2

I'm trying to compare two models (example from Jake Vanderplas' blog) using PyMC3, but I can't get my modified code to work (the functions best_theta() and logL() are explained in Jake's blog post, which is available in IPython Notebook form):

degrees = [1, 2, 3]

# best_theta() finds the best set of parameters for a given model
thetas = [best_theta(d) for d in degrees]

n = len(degrees)
prob = np.array([ 1 for _ in degrees ])

# model specs
from pymc3 import Model, Dirichlet, Categorical, DensityDist

with Model() as bfactor:
    choices = Dirichlet('choices', prob, shape=prob.shape[0])

    choice = Categorical('choice', choices)

    indmodel = [0] * len(degrees)
    for i, d in enumerate(degrees):
        # logL() calculates the log-likelihood for a given model
        indmodel[i] = DensityDist('indmodel', lambda value: logL(thetas[i]))

    fullmodel = DensityDist('fullmodel', lambda value: indmodel[choice].logp(value))

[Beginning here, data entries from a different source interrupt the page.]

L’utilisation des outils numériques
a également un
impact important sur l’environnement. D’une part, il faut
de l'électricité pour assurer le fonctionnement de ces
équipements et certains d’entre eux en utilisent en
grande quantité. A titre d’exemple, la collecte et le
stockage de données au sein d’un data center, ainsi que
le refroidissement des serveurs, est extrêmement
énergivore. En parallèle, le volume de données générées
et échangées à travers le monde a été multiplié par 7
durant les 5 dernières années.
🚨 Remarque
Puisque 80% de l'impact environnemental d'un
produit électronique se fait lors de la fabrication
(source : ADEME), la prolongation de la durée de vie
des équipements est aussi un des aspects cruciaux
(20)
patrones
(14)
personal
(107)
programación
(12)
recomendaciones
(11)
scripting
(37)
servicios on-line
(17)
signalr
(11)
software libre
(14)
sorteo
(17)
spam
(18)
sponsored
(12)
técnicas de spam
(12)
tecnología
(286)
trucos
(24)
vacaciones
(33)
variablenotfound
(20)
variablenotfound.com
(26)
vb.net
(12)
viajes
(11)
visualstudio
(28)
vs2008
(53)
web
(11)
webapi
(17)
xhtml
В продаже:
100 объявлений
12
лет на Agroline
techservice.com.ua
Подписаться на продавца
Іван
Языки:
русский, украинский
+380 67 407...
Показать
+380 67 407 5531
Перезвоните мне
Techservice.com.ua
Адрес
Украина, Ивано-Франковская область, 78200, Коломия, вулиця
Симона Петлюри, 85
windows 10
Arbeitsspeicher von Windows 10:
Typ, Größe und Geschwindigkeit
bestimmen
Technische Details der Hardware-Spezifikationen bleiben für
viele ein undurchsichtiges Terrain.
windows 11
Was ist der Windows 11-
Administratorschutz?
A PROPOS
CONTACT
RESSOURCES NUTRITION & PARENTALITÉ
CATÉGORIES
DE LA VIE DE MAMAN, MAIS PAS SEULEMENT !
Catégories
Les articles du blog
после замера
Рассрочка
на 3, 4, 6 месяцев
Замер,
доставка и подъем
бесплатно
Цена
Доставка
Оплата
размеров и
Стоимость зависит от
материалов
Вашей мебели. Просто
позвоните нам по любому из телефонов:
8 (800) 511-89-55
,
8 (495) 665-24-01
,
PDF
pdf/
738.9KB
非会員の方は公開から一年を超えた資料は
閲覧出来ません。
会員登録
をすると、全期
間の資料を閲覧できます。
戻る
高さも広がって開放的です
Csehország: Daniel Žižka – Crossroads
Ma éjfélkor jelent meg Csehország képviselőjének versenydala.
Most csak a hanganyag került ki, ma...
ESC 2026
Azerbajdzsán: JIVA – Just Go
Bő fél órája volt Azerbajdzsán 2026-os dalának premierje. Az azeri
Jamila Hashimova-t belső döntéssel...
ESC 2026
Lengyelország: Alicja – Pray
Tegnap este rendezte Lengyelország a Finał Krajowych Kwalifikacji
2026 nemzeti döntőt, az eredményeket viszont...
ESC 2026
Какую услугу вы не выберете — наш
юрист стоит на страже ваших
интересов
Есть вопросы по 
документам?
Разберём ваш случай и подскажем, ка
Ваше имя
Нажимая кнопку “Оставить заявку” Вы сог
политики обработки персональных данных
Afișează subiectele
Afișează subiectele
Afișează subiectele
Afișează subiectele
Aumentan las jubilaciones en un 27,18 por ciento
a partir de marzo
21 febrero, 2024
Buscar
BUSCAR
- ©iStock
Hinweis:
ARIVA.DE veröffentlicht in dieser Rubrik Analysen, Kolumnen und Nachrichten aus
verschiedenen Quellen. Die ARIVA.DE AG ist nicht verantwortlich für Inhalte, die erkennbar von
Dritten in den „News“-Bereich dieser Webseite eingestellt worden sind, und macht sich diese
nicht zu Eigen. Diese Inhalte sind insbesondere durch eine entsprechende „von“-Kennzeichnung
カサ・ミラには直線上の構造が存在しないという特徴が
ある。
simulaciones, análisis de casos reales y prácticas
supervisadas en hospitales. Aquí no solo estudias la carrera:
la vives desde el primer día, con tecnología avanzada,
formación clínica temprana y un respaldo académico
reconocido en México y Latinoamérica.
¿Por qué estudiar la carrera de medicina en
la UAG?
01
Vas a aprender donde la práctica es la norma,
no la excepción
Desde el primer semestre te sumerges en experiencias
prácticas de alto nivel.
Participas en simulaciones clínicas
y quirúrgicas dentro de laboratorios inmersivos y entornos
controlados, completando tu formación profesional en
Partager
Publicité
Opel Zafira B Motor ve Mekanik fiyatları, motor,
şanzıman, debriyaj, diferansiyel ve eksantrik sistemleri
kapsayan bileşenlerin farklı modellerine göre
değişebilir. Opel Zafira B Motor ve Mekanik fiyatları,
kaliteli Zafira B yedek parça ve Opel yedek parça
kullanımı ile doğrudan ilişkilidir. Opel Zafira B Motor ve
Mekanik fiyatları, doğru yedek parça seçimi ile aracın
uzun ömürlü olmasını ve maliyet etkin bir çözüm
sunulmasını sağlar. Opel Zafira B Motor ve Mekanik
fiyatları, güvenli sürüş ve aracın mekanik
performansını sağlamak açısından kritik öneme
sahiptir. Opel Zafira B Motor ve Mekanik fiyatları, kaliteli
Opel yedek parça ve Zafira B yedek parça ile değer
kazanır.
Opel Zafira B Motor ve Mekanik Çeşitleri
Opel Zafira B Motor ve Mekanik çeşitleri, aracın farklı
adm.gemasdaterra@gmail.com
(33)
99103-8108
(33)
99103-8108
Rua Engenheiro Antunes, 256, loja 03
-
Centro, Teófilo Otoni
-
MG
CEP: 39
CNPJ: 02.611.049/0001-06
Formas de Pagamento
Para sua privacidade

That raises an exception, because the variable choice is an RV object, not an integer (unlike in PyMC2), as discussed in this question. In my code, however, the value of choice is important to make it work.

My question is, is there a way to access the value of the RV choice, or more generally set up a hierarchical model using Categorical random variables (i.e. use the value of a Categorical RV to calculate the log likelihood of another RV)?

LmnICE
  • 163
  • 1
  • 11

1 Answers1

3

I took a quick stab at this. However, the approach needed to be changed quite a bit as it's often more convenient to vectorize the model. This also revealed a bug which I fixed (https://github.com/pymc-devs/pymc3/commit/c784c478aa035b5113e175145df8751b0dea0df3) so you will need to update from current master for this to work.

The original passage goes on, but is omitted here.